Wegen der Lage und Entfernung der Grundstücke, wegen der weiteren Örtlichkeiten auf dem Sportgelände bzw. dessen Umgebung wird auf die tatsächlichen Feststellungen in dem angefochtenen Urteil und namentlich auf die dort einbezogenen Pläne und Karten sowie die von dem Sachverständigen SV1 gefertigten Lichtbilder verwiesen. Sie werden lediglich zur besseren Verständlichkeit des Berufungsurteils wie folgt wiederholt und ergänzt:
Das am Ortsrand der Gemeinde O1 gelegene Sportgelände besteht aus einem Hauptplatz mit Flutlichtanlage und einem - aus Blickrichtung des Klägers - dahinter gelegenen Nebenplatz. Die kürzeste Verbindung zwischen dem Haus des Klägers und dem Sportgelände beträgt ca. 20 Meter, das Sportlerheim ist ca. 40 Meter entfernt. Auf dem Sportgelände befinden sich außerdem unmittelbar neben dem Sportlerheim eine Holzhütte zur Materiallagerung sowie eine aus Holz gefertigte Grillhütte, die in einem Abstand von ca. 25 Metern vom Haus des Klägers entfernt aufgestellt ist. Das Sportgelände ist mit dem Pkw grundsätzlich nur über eine das Dorf in weitem Bogen umfahrende schmale Straße (A-Str.) zu erreichen. Die Zufahrt über den zwischen dem Sportgelände und dem Grundstück des Klägers gelegenen Weg wird durch eine fest installierte Schranke versperrt.

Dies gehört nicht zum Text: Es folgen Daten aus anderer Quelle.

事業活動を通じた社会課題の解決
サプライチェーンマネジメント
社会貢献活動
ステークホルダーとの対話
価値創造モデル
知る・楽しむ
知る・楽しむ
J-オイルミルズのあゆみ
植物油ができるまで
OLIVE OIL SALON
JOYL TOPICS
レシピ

Das Niveau, auf dem das Wohnhaus des Klägers steht, liegt etwa 2 bis 3 Meter unter dem Sportplatzgelände. Zwischen dem Hauptplatz und dem B-Weg befindet sich eine mit hohen Bäumen umstandene steile Böschung. Das Grundstück des Klägers ist ebenfalls in Richtung des Sportgeländes durch hohe Tannen und durch hohe Sträucher umstellt.
Der Kläger hat behauptet, die auf dem Sportgelände stattfindenden Aktivitäten verursachten Geräusche, die die Nutzung seines Grundstücks wesentlich beeinträchtigten. Wegen der weiteren Einzelheiten des Sach- und Streitstandes wird auf die tatsächlichen Feststellungen in dem angefochtenen Urteil des LG Hanau (Bl. 569 ff. d.A.) verwiesen.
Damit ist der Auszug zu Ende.